*** DATASET EXTRACT Section Begins ***

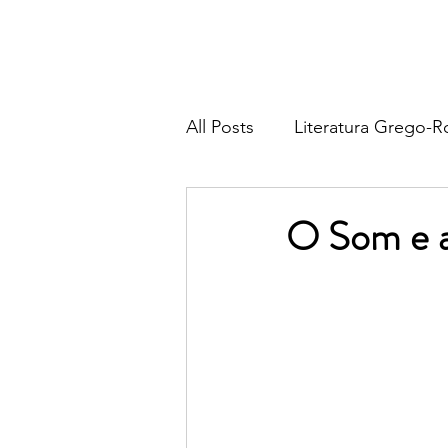
All Posts
Literatura Grego-
Literatura Francesa
Lite
O Som e a
Literatura Italiana
Liter
Religião & Tradição
Fil
Poesia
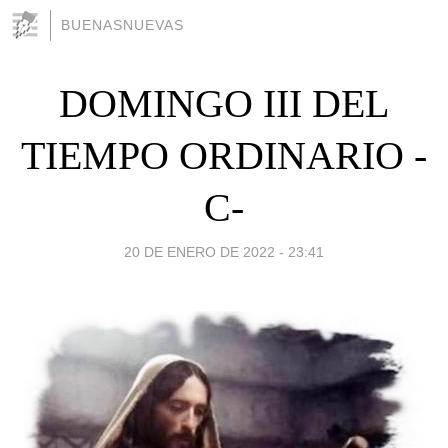
BUENASNUEVAS
DOMINGO III DEL
TIEMPO ORDINARIO -
C-
20 DE ENERO DE 2022 - 23:41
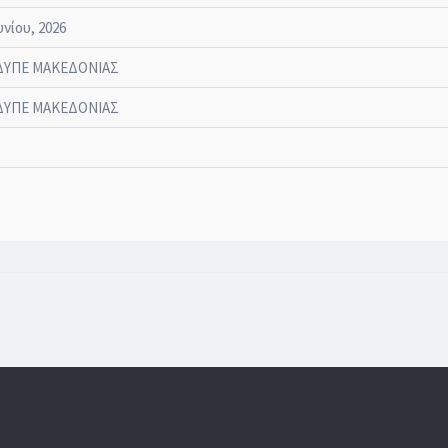
υνίου, 2026
ΔΥΠΕ ΜΑΚΕΔΟΝΙΑΣ
ΔΥΠΕ ΜΑΚΕΔΟΝΙΑΣ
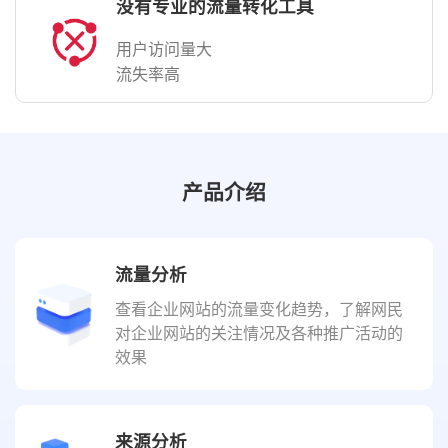
没有专业的流量转化工具
用户访问量大
流失率高
产品介绍
流量分析
查看企业网站的流量变化趋势，了解网民
对企业网站的关注情况及各种推广活动的
效果
来源分析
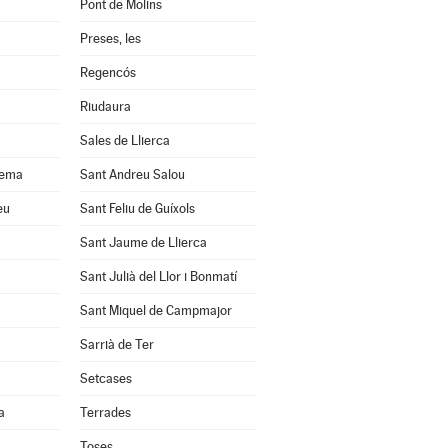
Pont de Molins
Preses, les
Regencós
Riudaura
Sales de Llierca
uema
Sant Andreu Salou
eu
Sant Feliu de Guíxols
Sant Jaume de Llierca
Sant Julià del Llor i Bonmatí
Sant Miquel de Campmajor
Sarrià de Ter
Setcases
a
Terrades
Toses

*** DATASET EXTRACT Section Ends ***

WHAT YOU NEED TO DO: Transcribe all entries above exactly. Drop the pictures.

THE ANSWER:
All Posts
Literatura Grego-
Literatura Francesa
Lite
O Som e a
Literatura Italiana
Liter
Religião & Tradição
Fil
Poesia
BUENASNUEVAS
DOMINGO III DEL
TIEMPO ORDINARIO -
C-
20 DE ENERO DE 2022 - 23:41
υνίου, 2026
ΔΥΠΕ ΜΑΚΕΔΟΝΙΑΣ
ΔΥΠΕ ΜΑΚΕΔΟΝΙΑΣ
没有专业的流量转化工具
用户访问量大
流失率高
产品介绍
流量分析
查看企业网站的流量变化趋势，了解网民
对企业网站的关注情况及各种推广活动的
效果
来源分析
Pont de Molins
Preses, les
Regencós
Riudaura
Sales de Llierca
uema
Sant Andreu Salou
eu
Sant Feliu de Guíxols
Sant Jaume de Llierca
Sant Julià del Llor i Bonmatí
Sant Miquel de Campmajor
Sarrià de Ter
Setcases
a
Terrades
Toses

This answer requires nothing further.